The safety issue is transitive as well, so I need to know if any of the interfaces on which my implementation operates can be implemented by anything that might fly an alert or be access a JS property. Would that not degenerate quickly into pretty much anything being unsafe?
I think that when running under GC, we should be posting non-trivial operations to a work-queue, which can be processed once GC is complete. IIRC we do something similar with certain kinds of mutation under reflow. Static analysis could possibly help us find cases where we operate under GC on interfaces for which we know of an implementation rendering that operation unsafe, as a programming aid.
Brendan Eich
James: concurrency is not the issue, and there's more here than whether a finalizer may allocate. Neither SpiderMonkey (non-incremental) nor MMgc (incremental) allows allocation from a finalizer. As roc's post mentions, there are other kinds of execution restrictions we would like to impose, for e.g. controlling effects to uphold security properties, or (my favorite) to do better JITting across native calls.
shaver: there's a problem today that finalization and prior mandatory protocols are conflated in destructors called from last-Release. We want to separate things, but along the way and forever after, we want finalizers' execution to be constrained. You're right that finalizers are concrete things, not abstract interfaces or methods, in general -- but sometimes the interface makes it clear that all impls are finalizer-like.
/be
Robert O'Callahan
shaver:
> It's not a characteristic of the interface
> here, as I see it, that you can never poke an
> nsIWhatever when you have GC on the stack above
> you.
On the contrary, I think "this method must not be called during GC" is a very legitimate precondition for a method and deserves to be part of its public interface.

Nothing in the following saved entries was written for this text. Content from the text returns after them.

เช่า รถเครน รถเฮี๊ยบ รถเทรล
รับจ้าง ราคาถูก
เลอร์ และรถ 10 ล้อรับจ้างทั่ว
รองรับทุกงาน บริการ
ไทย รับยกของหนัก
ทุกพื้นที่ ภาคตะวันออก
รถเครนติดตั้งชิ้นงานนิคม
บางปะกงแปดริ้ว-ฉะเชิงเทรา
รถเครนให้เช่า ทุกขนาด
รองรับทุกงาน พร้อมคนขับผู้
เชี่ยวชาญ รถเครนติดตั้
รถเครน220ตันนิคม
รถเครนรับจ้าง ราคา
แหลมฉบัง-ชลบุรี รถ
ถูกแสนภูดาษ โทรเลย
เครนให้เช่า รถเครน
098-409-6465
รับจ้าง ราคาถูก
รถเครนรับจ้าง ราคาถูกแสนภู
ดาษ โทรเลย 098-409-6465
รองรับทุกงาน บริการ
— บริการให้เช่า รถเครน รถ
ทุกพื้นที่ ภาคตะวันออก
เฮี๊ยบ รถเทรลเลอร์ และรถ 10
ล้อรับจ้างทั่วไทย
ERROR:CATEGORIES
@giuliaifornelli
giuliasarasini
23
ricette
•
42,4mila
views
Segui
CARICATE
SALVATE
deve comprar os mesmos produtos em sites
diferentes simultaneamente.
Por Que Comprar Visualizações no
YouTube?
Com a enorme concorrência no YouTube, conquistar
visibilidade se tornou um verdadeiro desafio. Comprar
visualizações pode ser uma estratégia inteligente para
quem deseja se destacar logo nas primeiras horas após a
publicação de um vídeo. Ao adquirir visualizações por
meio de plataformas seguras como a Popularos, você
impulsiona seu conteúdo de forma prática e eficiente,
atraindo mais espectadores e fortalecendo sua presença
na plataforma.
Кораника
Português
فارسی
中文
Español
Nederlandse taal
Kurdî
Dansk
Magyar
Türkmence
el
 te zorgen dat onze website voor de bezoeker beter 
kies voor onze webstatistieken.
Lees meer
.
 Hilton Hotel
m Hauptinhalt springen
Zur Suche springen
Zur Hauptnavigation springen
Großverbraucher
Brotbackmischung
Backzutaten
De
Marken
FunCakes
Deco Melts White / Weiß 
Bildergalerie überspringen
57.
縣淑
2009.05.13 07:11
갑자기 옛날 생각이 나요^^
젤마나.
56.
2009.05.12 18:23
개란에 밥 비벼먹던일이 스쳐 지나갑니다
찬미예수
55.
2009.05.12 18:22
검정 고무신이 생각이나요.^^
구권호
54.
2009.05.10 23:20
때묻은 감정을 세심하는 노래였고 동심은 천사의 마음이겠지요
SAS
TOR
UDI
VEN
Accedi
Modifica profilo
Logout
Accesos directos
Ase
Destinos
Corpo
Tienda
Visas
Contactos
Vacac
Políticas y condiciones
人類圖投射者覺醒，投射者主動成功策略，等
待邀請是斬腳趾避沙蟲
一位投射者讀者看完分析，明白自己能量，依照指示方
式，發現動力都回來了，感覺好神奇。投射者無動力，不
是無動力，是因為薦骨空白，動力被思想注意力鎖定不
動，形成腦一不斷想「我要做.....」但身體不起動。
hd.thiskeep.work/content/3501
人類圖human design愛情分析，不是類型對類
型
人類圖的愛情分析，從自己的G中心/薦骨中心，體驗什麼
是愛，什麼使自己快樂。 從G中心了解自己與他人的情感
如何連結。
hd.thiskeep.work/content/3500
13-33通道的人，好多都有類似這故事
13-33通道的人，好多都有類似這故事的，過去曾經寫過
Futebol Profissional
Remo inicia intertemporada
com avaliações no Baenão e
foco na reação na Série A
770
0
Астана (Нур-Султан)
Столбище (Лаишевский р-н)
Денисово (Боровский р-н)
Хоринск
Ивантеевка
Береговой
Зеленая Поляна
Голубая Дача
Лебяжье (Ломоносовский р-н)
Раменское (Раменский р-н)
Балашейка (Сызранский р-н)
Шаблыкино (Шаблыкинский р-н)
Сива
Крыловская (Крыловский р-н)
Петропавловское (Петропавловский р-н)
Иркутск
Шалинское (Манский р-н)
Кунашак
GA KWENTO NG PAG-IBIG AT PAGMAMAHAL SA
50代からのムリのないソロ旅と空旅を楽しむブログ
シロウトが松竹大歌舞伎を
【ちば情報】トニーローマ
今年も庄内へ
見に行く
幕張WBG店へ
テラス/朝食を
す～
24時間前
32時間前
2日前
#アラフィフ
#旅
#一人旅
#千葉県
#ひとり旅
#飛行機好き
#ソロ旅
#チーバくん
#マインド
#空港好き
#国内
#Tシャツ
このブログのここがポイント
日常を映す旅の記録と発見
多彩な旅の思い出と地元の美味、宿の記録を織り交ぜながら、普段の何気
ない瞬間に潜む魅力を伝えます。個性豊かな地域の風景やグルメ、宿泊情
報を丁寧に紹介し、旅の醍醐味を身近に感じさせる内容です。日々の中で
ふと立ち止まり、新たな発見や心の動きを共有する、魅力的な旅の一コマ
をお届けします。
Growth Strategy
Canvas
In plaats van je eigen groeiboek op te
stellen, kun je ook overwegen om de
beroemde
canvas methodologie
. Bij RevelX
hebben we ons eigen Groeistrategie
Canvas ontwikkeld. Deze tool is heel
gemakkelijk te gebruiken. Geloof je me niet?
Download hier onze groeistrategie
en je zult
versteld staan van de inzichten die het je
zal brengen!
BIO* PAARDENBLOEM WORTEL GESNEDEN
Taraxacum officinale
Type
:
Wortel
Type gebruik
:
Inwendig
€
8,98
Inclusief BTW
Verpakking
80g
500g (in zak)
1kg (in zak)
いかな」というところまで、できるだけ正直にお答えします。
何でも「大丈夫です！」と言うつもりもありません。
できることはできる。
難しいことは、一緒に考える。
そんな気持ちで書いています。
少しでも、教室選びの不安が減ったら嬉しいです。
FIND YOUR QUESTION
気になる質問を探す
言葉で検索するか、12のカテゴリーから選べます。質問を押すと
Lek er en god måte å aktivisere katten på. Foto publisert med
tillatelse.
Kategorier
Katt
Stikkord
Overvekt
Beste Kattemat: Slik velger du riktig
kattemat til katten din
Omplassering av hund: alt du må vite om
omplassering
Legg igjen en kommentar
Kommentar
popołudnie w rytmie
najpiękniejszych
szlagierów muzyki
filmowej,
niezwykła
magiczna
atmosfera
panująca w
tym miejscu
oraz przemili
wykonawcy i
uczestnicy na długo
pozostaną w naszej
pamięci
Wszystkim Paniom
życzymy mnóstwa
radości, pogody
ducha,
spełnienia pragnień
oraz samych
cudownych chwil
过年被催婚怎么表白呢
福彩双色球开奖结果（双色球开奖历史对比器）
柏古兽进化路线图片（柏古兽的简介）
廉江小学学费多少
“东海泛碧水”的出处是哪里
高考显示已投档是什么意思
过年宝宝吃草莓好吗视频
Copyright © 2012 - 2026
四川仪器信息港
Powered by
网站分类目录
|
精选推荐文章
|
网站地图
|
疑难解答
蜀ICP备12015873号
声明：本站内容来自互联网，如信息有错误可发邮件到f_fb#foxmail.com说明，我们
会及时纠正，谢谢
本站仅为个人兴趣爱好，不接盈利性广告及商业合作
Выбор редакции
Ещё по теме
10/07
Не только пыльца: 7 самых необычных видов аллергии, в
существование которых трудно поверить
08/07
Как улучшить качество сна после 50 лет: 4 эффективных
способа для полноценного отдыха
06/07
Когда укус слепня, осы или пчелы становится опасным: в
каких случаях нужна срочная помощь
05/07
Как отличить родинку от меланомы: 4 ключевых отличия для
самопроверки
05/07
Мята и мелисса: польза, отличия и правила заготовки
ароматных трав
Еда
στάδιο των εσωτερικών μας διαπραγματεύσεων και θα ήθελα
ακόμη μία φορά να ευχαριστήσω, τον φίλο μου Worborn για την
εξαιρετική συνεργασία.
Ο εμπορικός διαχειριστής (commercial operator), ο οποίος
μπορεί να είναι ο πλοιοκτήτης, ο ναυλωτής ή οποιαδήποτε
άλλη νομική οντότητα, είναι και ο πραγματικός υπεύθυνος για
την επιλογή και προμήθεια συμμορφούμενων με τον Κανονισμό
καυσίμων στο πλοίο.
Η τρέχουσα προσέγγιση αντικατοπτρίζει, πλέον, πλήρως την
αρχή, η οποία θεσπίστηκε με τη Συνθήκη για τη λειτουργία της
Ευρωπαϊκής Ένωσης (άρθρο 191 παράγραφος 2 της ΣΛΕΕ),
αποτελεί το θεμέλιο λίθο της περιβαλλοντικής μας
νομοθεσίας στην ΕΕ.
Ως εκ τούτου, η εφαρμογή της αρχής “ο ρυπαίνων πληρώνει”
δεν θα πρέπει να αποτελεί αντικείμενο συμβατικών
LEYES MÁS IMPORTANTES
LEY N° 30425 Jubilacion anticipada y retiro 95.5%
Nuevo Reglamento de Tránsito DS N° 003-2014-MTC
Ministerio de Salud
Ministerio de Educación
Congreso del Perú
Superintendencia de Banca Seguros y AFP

If we choose to make it a precondition for most of our methods, then so be it.
shaver
Brendan: the interface annotation would be saying that _any_ implementation of the interface _might_ be finalizer-like (or the inverse as I think roc is describing -- not safe to be called in a finalization context).
roc: then why not just use [scriptable] to mean what you're asking for, since any scriptable interface method (incl accessors) can obviously be implemented in script? Make it a static and/or runtime error to call XPConnect's thunking when there's GC on the stack.
Robert O'Callahan
"any scriptable interface method (incl accessors) can obviously be implemented in script" --- I don't see why.
Why is [scriptable] the right thing? I can easily imagine that we have GC-safe APIs which could be usefully exposed to script and are therefore [scriptable]. Just because an API *can* be called during GC doesn't mean it *has* to be called during GC :-).
Benjamin Smedberg
I've already specced up a static checking pass for finalizer safety and other things in XPCOMGC: http://wiki.mozilla.org/XPCOMGC/Static_Checker
But I'm not convinced that we want to start dividing up IDL methods into multiple categories. We can solve last-release-causes-immediate-finalization issues much more simply than creating massive annotation graphs.
Benjamin Smedberg
The annotation system we're trying to implement for XPCOMGC is at http://wiki.mozilla.org/XPCOMGC/Static_Checker
Note that in the case of XPCOMGC, you can't call any method on other GC-allocated objects, so the discussion about whether some IDL methods should be "GC-safe" is moot.
In the 1.9 timeframe, it sounds more effective to delay object destruction from last-release to a safe point, which is fairly easy to do.